◆ **TASK REQUIREMENTS**: Leaving out the images, repeat all the lines below exactly.
-- INFORMATION PROVIDED follows --
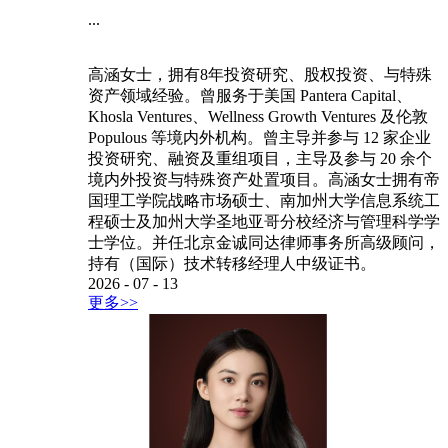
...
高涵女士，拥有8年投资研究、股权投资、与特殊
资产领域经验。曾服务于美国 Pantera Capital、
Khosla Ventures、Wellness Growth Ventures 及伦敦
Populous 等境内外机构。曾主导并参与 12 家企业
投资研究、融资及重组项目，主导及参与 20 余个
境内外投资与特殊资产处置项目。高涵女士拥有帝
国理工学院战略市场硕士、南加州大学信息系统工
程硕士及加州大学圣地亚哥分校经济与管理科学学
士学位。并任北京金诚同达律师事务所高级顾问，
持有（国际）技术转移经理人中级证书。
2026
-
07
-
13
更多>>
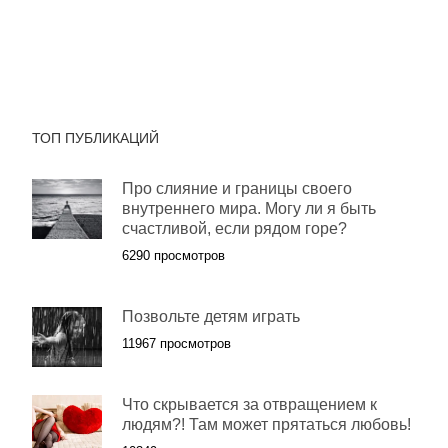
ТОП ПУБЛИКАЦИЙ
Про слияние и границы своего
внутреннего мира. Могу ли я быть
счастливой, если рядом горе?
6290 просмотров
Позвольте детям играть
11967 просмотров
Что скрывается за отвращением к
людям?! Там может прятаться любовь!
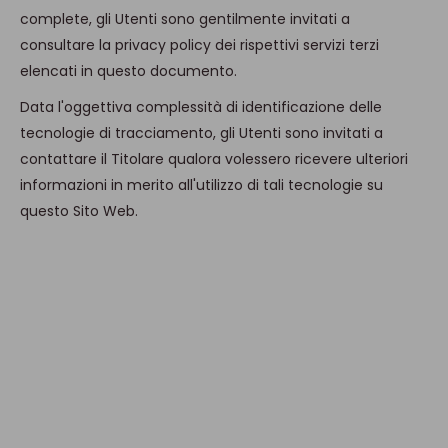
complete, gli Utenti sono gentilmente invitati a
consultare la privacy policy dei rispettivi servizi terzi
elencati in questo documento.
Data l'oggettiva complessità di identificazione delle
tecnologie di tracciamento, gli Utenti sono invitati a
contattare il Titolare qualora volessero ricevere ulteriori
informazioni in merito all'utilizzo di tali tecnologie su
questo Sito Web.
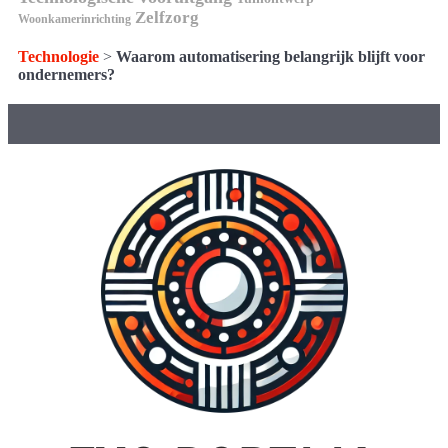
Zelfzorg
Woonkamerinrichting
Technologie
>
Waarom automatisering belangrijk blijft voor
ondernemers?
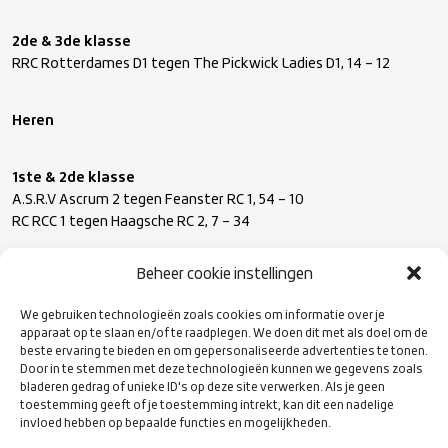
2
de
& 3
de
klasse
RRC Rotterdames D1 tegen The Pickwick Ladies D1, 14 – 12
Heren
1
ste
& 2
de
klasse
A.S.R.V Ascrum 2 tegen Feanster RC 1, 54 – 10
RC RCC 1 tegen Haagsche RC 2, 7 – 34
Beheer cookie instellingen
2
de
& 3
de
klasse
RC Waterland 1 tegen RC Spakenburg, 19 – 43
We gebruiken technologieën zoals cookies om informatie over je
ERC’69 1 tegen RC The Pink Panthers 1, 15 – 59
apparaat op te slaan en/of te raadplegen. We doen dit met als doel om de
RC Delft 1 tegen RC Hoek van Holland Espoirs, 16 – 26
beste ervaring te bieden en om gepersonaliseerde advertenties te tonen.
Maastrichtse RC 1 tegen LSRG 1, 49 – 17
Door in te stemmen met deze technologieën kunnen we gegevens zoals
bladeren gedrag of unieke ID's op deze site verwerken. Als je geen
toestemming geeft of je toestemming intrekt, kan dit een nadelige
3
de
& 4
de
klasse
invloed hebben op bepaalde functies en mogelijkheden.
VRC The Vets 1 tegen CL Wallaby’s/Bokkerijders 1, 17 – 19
-- INFORMATION PROVIDED concluded --
◆ **TASK ANSWER**:
...
高涵女士，拥有8年投资研究、股权投资、与特殊
资产领域经验。曾服务于美国 Pantera Capital、
Khosla Ventures、Wellness Growth Ventures 及伦敦
Populous 等境内外机构。曾主导并参与 12 家企业
投资研究、融资及重组项目，主导及参与 20 余个
境内外投资与特殊资产处置项目。高涵女士拥有帝
国理工学院战略市场硕士、南加州大学信息系统工
程硕士及加州大学圣地亚哥分校经济与管理科学学
士学位。并任北京金诚同达律师事务所高级顾问，
持有（国际）技术转移经理人中级证书。
2026
-
07
-
13
更多>>
ТОП ПУБЛИКАЦИЙ
Про слияние и границы своего
внутреннего мира. Могу ли я быть
счастливой, если рядом горе?
6290 просмотров
Позвольте детям играть
11967 просмотров
Что скрывается за отвращением к
людям?! Там может прятаться любовь!
complete, gli Utenti sono gentilmente invitati a
consultare la privacy policy dei rispettivi servizi terzi
elencati in questo documento.
Data l'oggettiva complessità di identificazione delle
tecnologie di tracciamento, gli Utenti sono invitati a
contattare il Titolare qualora volessero ricevere ulteriori
informazioni in merito all'utilizzo di tali tecnologie su
questo Sito Web.
Zelfzorg
Woonkamerinrichting
Technologie
>
Waarom automatisering belangrijk blijft voor
ondernemers?
2
de
& 3
de
klasse
RRC Rotterdames D1 tegen The Pickwick Ladies D1, 14 – 12
Heren
1
ste
& 2
de
klasse
A.S.R.V Ascrum 2 tegen Feanster RC 1, 54 – 10
RC RCC 1 tegen Haagsche RC 2, 7 – 34
Beheer cookie instellingen
2
de
& 3
de
klasse
RC Waterland 1 tegen RC Spakenburg, 19 – 43
We gebruiken technologieën zoals cookies om informatie over je
ERC’69 1 tegen RC The Pink Panthers 1, 15 – 59
apparaat op te slaan en/of te raadplegen. We doen dit met als doel om de
RC Delft 1 tegen RC Hoek van Holland Espoirs, 16 – 26
beste ervaring te bieden en om gepersonaliseerde advertenties te tonen.
Maastrichtse RC 1 tegen LSRG 1, 49 – 17
Door in te stemmen met deze technologieën kunnen we gegevens zoals
bladeren gedrag of unieke ID's op deze site verwerken. Als je geen
toestemming geeft of je toestemming intrekt, kan dit een nadelige
3
de
& 4
de
klasse
invloed hebben op bepaalde functies en mogelijkheden.
VRC The Vets 1 tegen CL Wallaby’s/Bokkerijders 1, 17 – 19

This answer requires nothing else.